The right to contact
Therefore, strengthening children’s resilience in order to improve coping capacity is seen as a key path to empowering these children and their families.
In a study by Landreth and Lobaugh (1998), an increase in children’s self-esteem was shown following a 10-week intervention in which four the children could physically interact with their incarcerated fathers in a child-friendly environment.
“Children need help in understanding that their parents’ punishment for their criminal behaviour does in no way extend to them and that they are not being punished as well. The role of parents in promoting children’s well-being should not be understated, even when they are imprisoned.Therefore for a growing number of children, parent–child contact during the incarceration period is a key issue,” added Šupljika.
Literature suggests that one way of maintaining communication is through visitation. It is perhaps the most important mechanism for maintaining a positive parent/child relationship. However, family members as well as professionals fear that visits may be stressful when visiting environments are not child friendly.
“Lack of any contact with incarcerated parents may be associated with children’s negative feelings about their incarcerated parents. Enabling children to visit their imprisoned parents strengthens communication between them and improves the parenting skills of the incarcerated adult,” said Šupljika.
Barriers to visits
Literature suggests that the quality of visits is more likely to be affected by the institutional settings, which may be highly stressful for children.
“The quality of visits is more likely to be affected by the institutional settings, which may be highly stressful for children. Consequently, efforts should be made to strengthen the competence of prison staff enabling children and the entire families to spend some quality time together and develop their relationships in a child-friendly environment, ” concluded Šupljika.
Another obstacle to maitaining a regular parent-child contact is that children are often challenged with the inability to exercise their right to visit their parents, either due to the prison being too far from home or the other parent’s or caregiver’s unwillingness for the child to visit the parent.
Education and raising awareness helps the issue
Many European nongovernmental organizations, including ombudsmen, are active in boosting awareness and achieving new ways of looking at issues concerning prisoners’ children.
EUROCHIPS (The European Committee for Children of Imprisoned Parents), lately rebranded to Children of Prisoners Europe (COPE) act as a voice for prisoners’ children to raise public awareness by educating judges, schools, childcare professionals, prison staff, etc. They also provide opportunities for exchanging ideas and good practice for children with imprisoned parents. The study covered 4 countries: Sweden, Romania, Germany and the UK.

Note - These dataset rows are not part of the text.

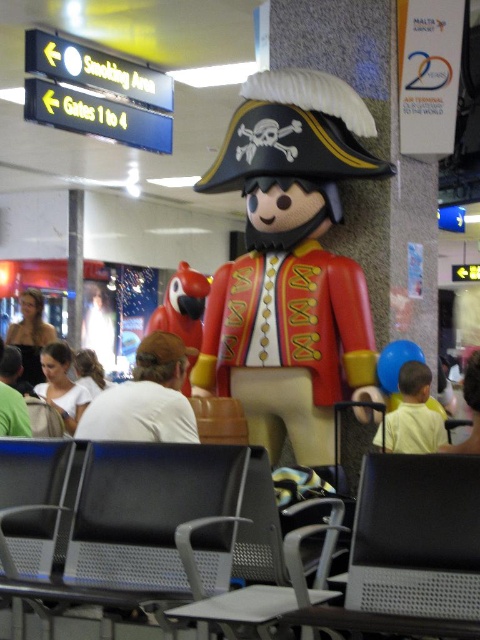 Is metallic gray chair at lower left below light yellow shirt at center?

Correct, metallic gray chair at lower left is located below light yellow shirt at center.

Can you confirm if metallic gray chair at lower left is positioned to the left of light yellow shirt at center?

Correct, you'll find metallic gray chair at lower left to the left of light yellow shirt at center.

Which is behind, point (43, 556) or point (424, 396)?

Positioned behind is point (424, 396).

Locate an element on the screen. metallic gray chair at lower left is located at coordinates (31, 504).

Is point (384, 449) in front of point (186, 301)?

Yes, it is.

Who is lower down, light yellow shirt at center or matte red parrot at center?

light yellow shirt at center is below.

Measure the distance between light yellow shirt at center and camera.

light yellow shirt at center is 5.32 meters away from camera.

Image resolution: width=480 pixels, height=640 pixels. I want to click on light yellow shirt at center, so click(412, 416).

Who is higher up, light yellow shirt at center or white matte shirt at center?

light yellow shirt at center

Is point (396, 412) farther from viewer compared to point (56, 365)?

No, it is not.

Locate an element on the screen. The height and width of the screenshot is (640, 480). light yellow shirt at center is located at coordinates (412, 416). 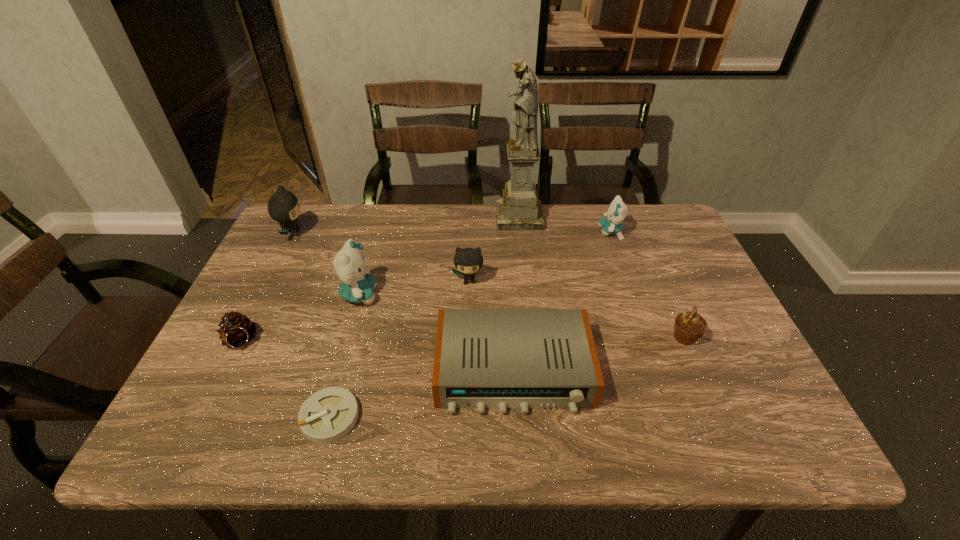 Locate an element on the screen. gray sculpture is located at coordinates [519, 209].

I want to click on the tallest object, so click(519, 209).

Locate an element on the screen. This screenshot has height=540, width=960. the nearer blue kitten is located at coordinates (357, 285).

This screenshot has width=960, height=540. What are the coordinates of `the bigger blue kitten` in the screenshot? It's located at (357, 285).

Where is `the leftmost kitten`? This screenshot has width=960, height=540. the leftmost kitten is located at coordinates (283, 207).

Where is `the left gray kitten`? Image resolution: width=960 pixels, height=540 pixels. the left gray kitten is located at coordinates (283, 207).

Locate an element on the screen. This screenshot has height=540, width=960. the right blue kitten is located at coordinates (617, 211).

The width and height of the screenshot is (960, 540). Find the location of `the farther blue kitten`. the farther blue kitten is located at coordinates (617, 211).

This screenshot has width=960, height=540. In order to click on the smaller gray kitten in this screenshot , I will do `click(468, 261)`.

Identify the location of the nearer gray kitten. (468, 261). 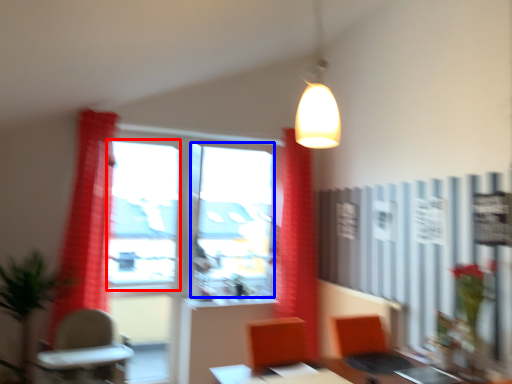 Question: Which point is closer to the camera, window screen (highlighted by a red box) or window screen (highlighted by a blue box)?

Choices:
 (A) window screen
 (B) window screen

Answer: (A) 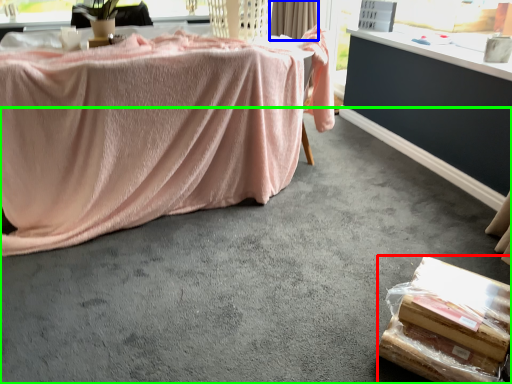 Question: Which object is the farthest from food (highlighted by a red box)? Choose among these: curtain (highlighted by a blue box) or concrete (highlighted by a green box).

Choices:
 (A) curtain
 (B) concrete

Answer: (A) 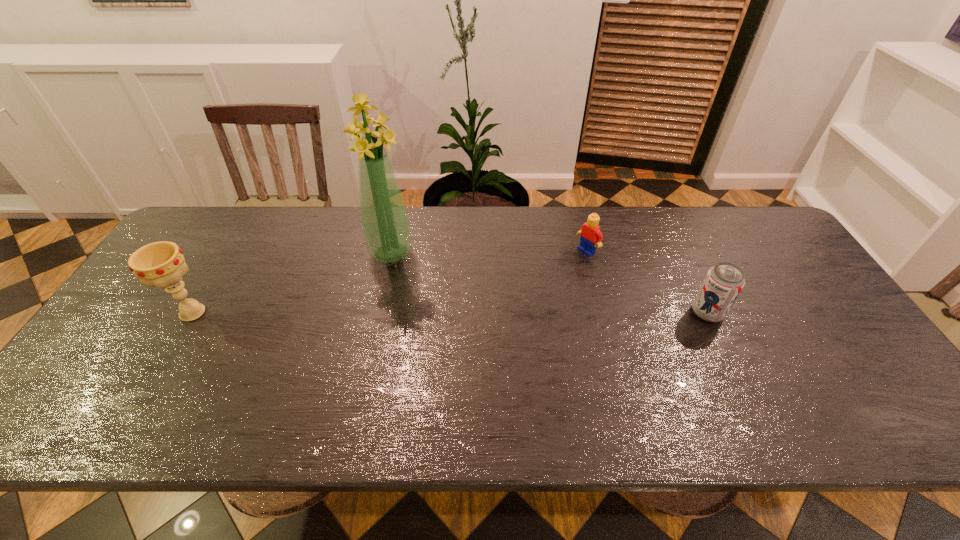 Locate an element on the screen. vacant region between the chalice and the beer can is located at coordinates (450, 313).

Where is `unoccupied position between the leftmost object and the tallest object`? This screenshot has height=540, width=960. unoccupied position between the leftmost object and the tallest object is located at coordinates (x=292, y=283).

Where is `free point between the leftmost object and the rightmost object`? The width and height of the screenshot is (960, 540). free point between the leftmost object and the rightmost object is located at coordinates (450, 313).

The height and width of the screenshot is (540, 960). Find the location of `vacant point located between the chalice and the beer can`. vacant point located between the chalice and the beer can is located at coordinates (450, 313).

At what (x,y) coordinates should I click in order to perform the action: click on free point between the third shortest object and the tallest object. Please return your answer as a coordinate pair (x, y). Image resolution: width=960 pixels, height=540 pixels. Looking at the image, I should click on (292, 283).

Identify which object is the second nearest to the leftmost object. Please provide its 2D coordinates. Your answer should be formatted as a tuple, i.e. [(x, y)], where the tuple contains the x and y coordinates of a point satisfying the conditions above.

[(591, 236)]

Choose which object is the third nearest neighbor to the rightmost object. Please provide its 2D coordinates. Your answer should be formatted as a tuple, i.e. [(x, y)], where the tuple contains the x and y coordinates of a point satisfying the conditions above.

[(160, 264)]

Where is `free space that satisfies the following two spatial constraints: 1. on the front side of the bouquet; 2. on the left side of the beer can`? The image size is (960, 540). free space that satisfies the following two spatial constraints: 1. on the front side of the bouquet; 2. on the left side of the beer can is located at coordinates (378, 313).

In order to click on free spot that satisfies the following two spatial constraints: 1. on the back side of the chalice; 2. on the right side of the second object from right to left in this screenshot , I will do `click(229, 251)`.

COPE is implementing a campaign, “Not my crime, still my sentence”. The purpose of this campaign was to inform, raise awareness about and draw attention to the rights and needs of children separated from a parent in prison.
The EU-research study co-founded by the EU Commission named COPING is a child-centred project, which investigated the resilience and vulnerability leading to mental health problems of children of imprisoned parents. The study covered 4 countries: Sweden, Romania, Germany and the UK. COPING research findings are aimed towards implementing European and international public policies with the view of enhancing the welfare of children.
Ombudsman for Children in Croatia
The institution of the Ombudsman for Children in Croatia was established in 2003 as the first specialized institution of its kind in the Republic of Croatia, with the aim of monitoring, protecting and promoting the rights and interests of children.
The institution was established by the Law on the Ombudsman for Children, which was enacted by the Croatian National Parliament that has appointed the Ombudsman for Children.
The headquarters are in Zagreb and there are three other regional offices in different parts of the country. The institution is an active member of ENOC – European Network of Ombudsmen for Children, of Children’s Rights Ombudsperson’s Network in South and Eastern Europe (CRONSEE) and of Children of Prisoners Europe. Office staff consists of 19 persons in permanent positions with background in law, psychology, social and human sciences, media and information, financial matters and office management.
The mission of the institution is: to protect, monitor and promote children’s rights and interests in an effort to make them a more significant political and social priority.